Nov 3, 2013 • 1h 8min
William J. Clancey, “Working on Mars: Voyages of Scientific Discovery with the Mars Exploration Rovers” (MIT Press, 2012)
How does conducting fieldwork on another planet, using a robot as a mobile laboratory, change what it means to be a scientist? In Working on Mars: Voyages of Scientific Discovery with the Mars Exploration Rovers (MIT Press, 2012), William J. Clancey explores the nature of exploration in the context of the Mars Exploration Rover (MER) missions of the first decade of the twenty-first century.From 2002-2005 (and with additional interviews thereafter), Clancey led a group of computer and social scientists who acted as participant observers of the MER science team.
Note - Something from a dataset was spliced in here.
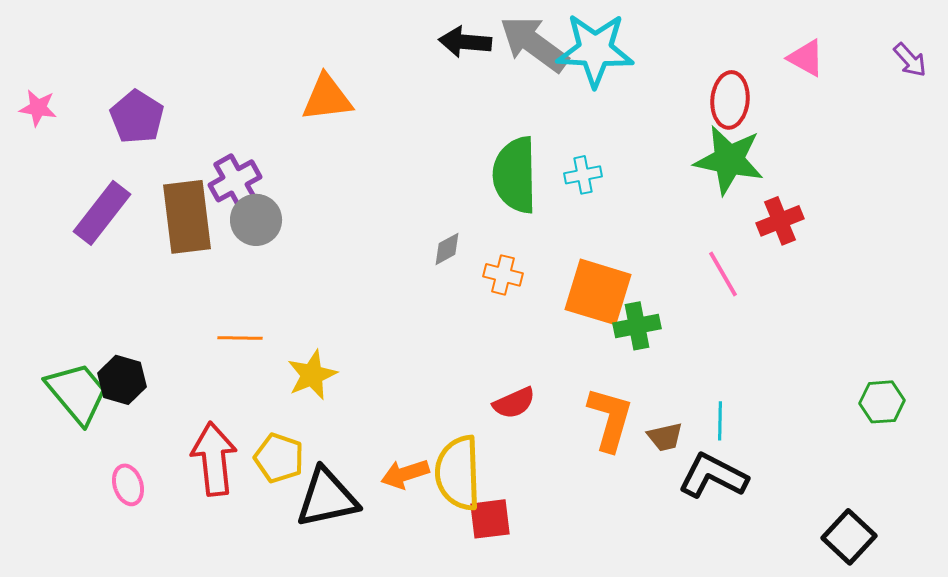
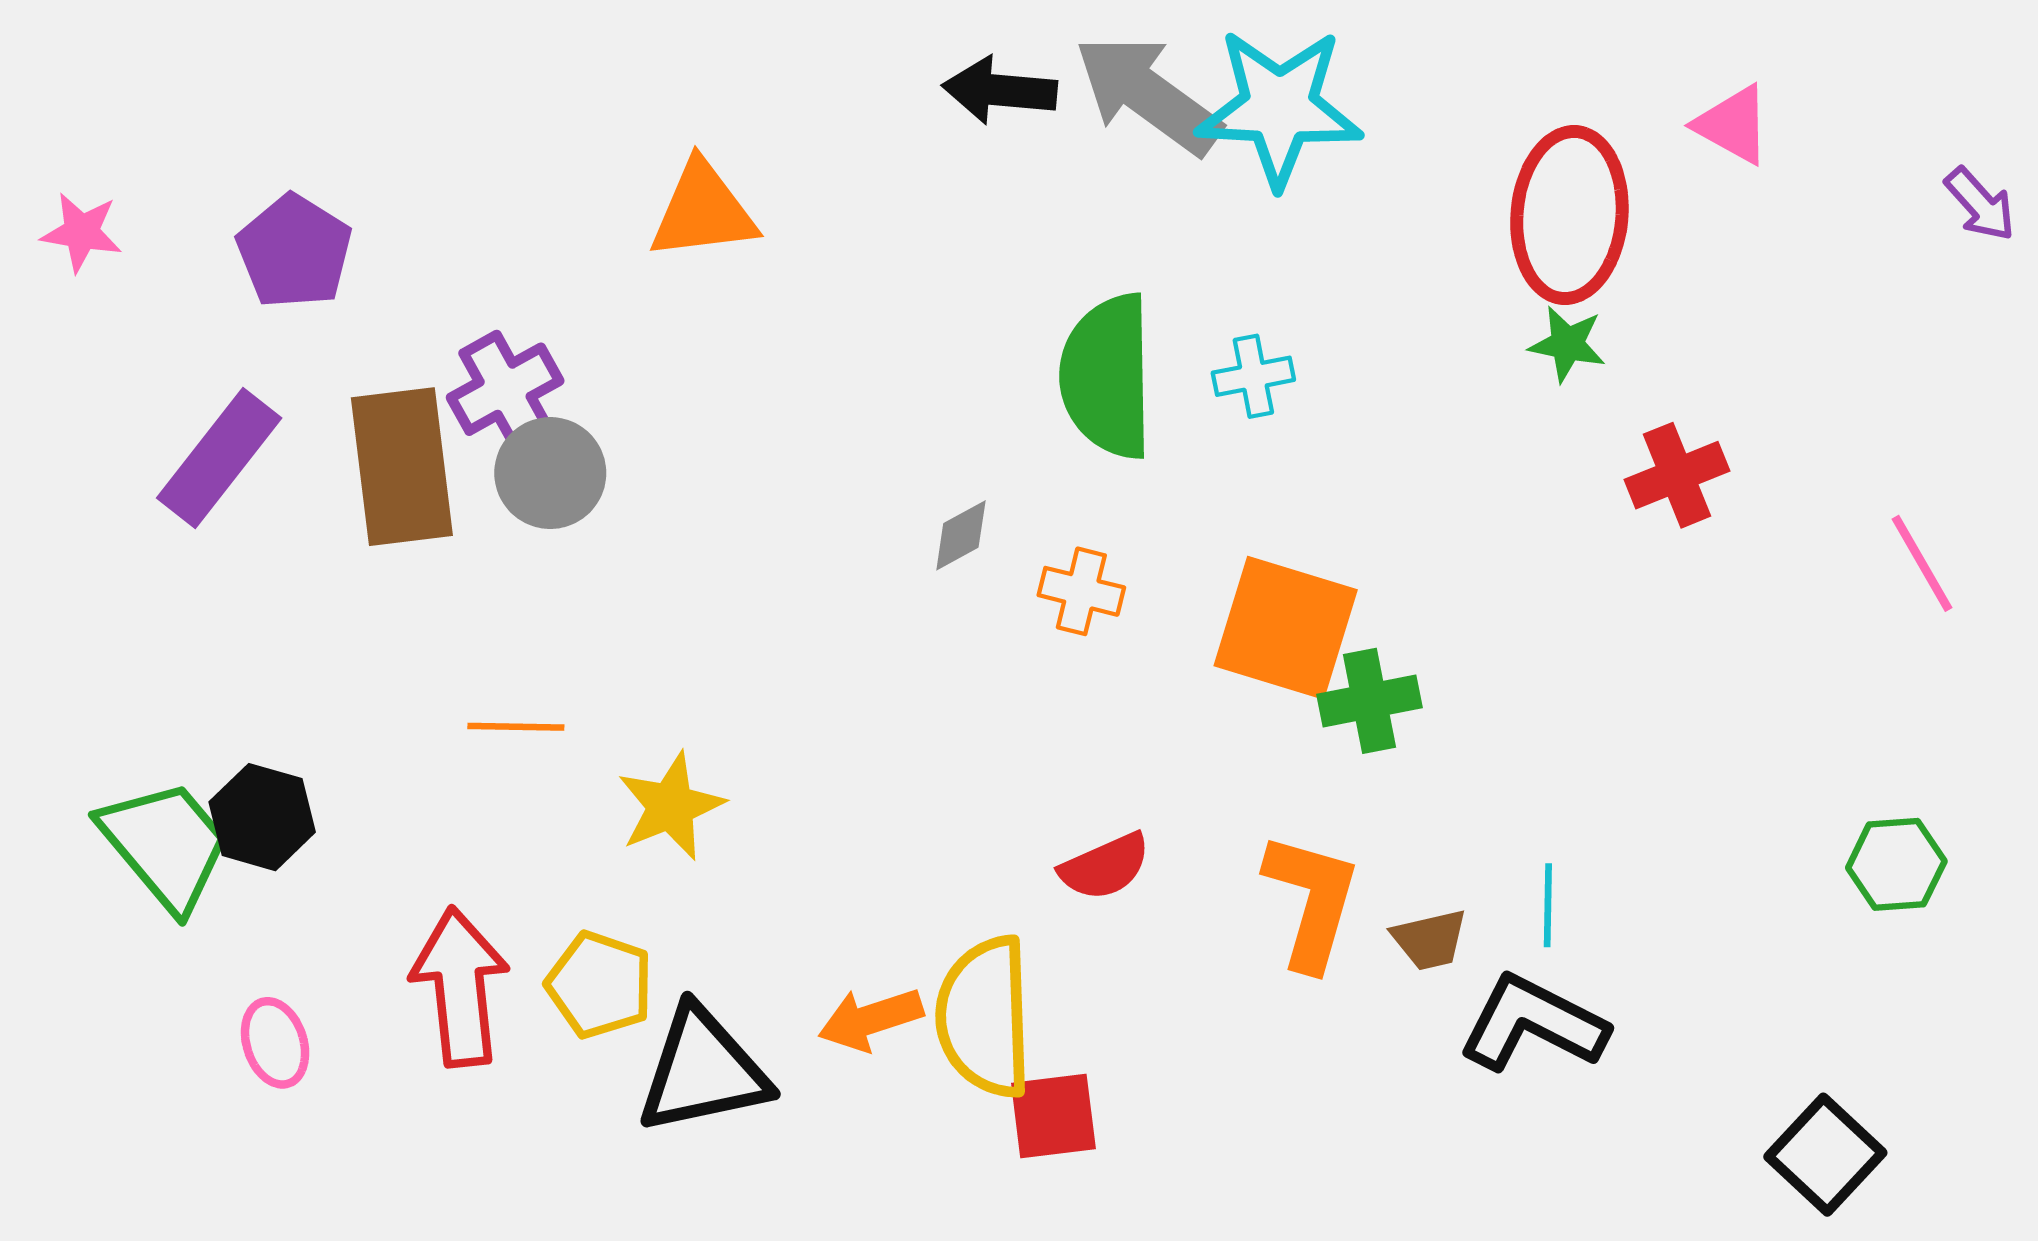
purple arrow: (910, 60) -> (1980, 204), moved
red ellipse: (730, 100) -> (1569, 215), size x1.4
green star: (729, 160) -> (1567, 344), size x0.5
pink line: (723, 274) -> (1922, 563), moved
The resulting book is a fascinating study of the scientists and engineers on the team, their living and working conditions, the relationship of their project to other exploratory and laboratory contexts in the history of science, and the implications of their work for current and future interplanetary missions. Working on Mars beautifully uses rich ethnographic fieldwork to open up larger conceptual issues for the field of science studies, while never losing sight of the aesthetic, personal, and professional lives of MER scientists as individuals. Readers will learn about what it’s like to live on local Mars time, how virtuality is crucial to the experience of MER scientists and engineers, what it means for a scientific team to share a robotic laboratory-body, and why understanding and communicating the poetics of this research may be crucial to realizing the goals of space exploration in the future. It is a wonderful, rich, and sensitively-wrought account.Working on Mars was recently awarded the Gardner-Lasser Aerospace History Literature Award by the American Institute of Aeronautics and Astronautics. Congratulations, Bill!